A point of view was expressed in another thread, and I think that a separate thread will be required to examine that point of view.

“true” isn’t absolute but relative to the rules of the particular system

A theorem is true if it conforms to the axioms:

Link to post:

forums.catholic.com/showpost.php?p=12773367&postcount=92

Thread title:

Is there a materialist explanation of mathematics?

Link to thread:

forums.catholic.com/showthread.php?t=946610

After a system of deductive logic has been developed, it is possible to ignore what made the development possible, and to try to reduce the potentially difficult-to-analyze concept of a statement being true to the question of how one comes to know or believe that the statement is true. However, I suspect that such an attempt will inevitably fail, as it is founded on self-deception.

To know that a particular statement has been deduced via some assumptions and some system of deductive logic is to know something of no particular significance. For it to be significant, one needs to know or believe that the system of deductive logic that is relied upon does what it is supposed to do: preserve truth.

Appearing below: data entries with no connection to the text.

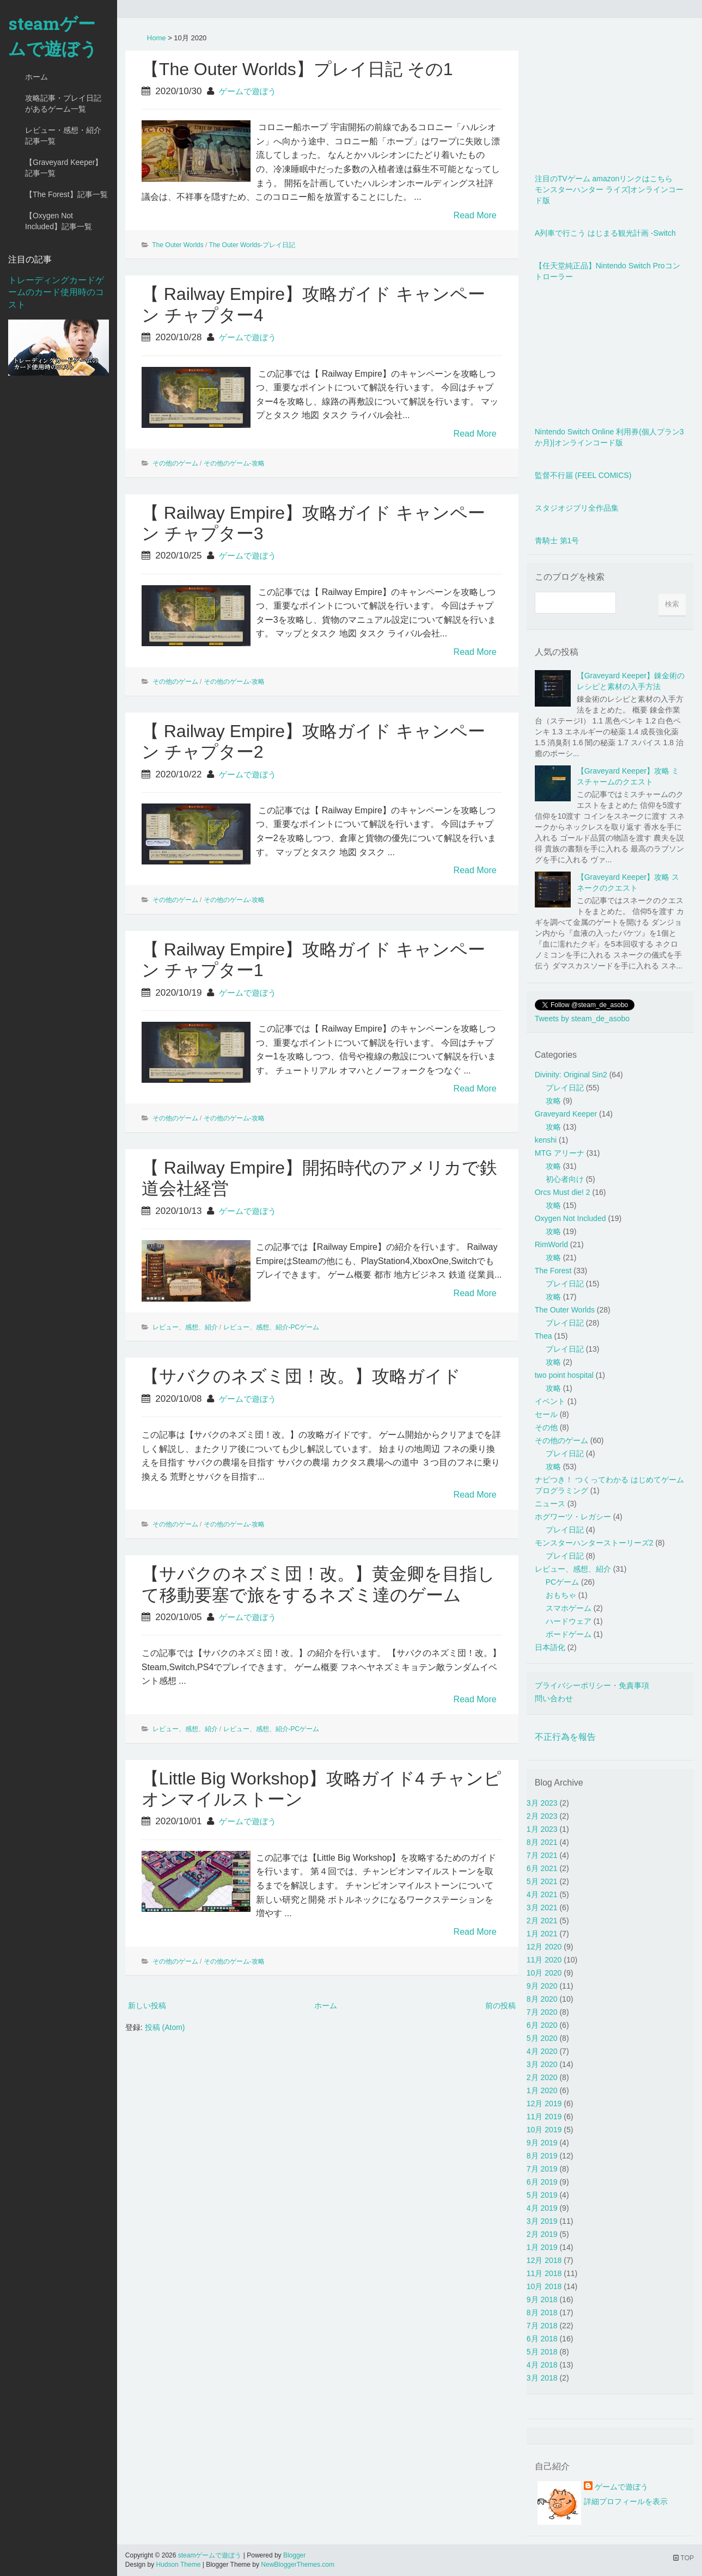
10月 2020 (544, 1972)
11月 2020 (544, 1959)
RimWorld (551, 1244)
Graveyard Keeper (566, 1113)
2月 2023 (542, 1816)
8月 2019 (542, 2155)
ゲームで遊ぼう (247, 91)
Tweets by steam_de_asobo (582, 1018)
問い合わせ (554, 1698)
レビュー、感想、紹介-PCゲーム (271, 1327)
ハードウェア (568, 1621)
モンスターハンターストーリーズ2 (594, 1542)
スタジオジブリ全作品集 (577, 508)
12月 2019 (544, 2103)
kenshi (546, 1140)
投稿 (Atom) (165, 2027)
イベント (550, 1401)
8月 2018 (542, 2312)
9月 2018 (542, 2299)
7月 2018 (542, 2325)
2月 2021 (542, 1920)
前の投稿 (500, 2005)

If all of the assumptions are true, and a conclusion is deduced from them, then the conclusion is supposed to also be true.

To relativize truth is to deny the existence of a question until after one has an answer.

I could edit and change what I quoted to get something that I agree with:

#1 “Provable” isn’t absolute, but is relative to the rules of the particular system.

#2 A statement is a theorem if it can be deduced from the axioms.

#3 If all of the axioms are true and there exists at least one valid deduction of the statement from the axioms, then the statement is true.

Request to all readers: please let me know if you see anything controversial there.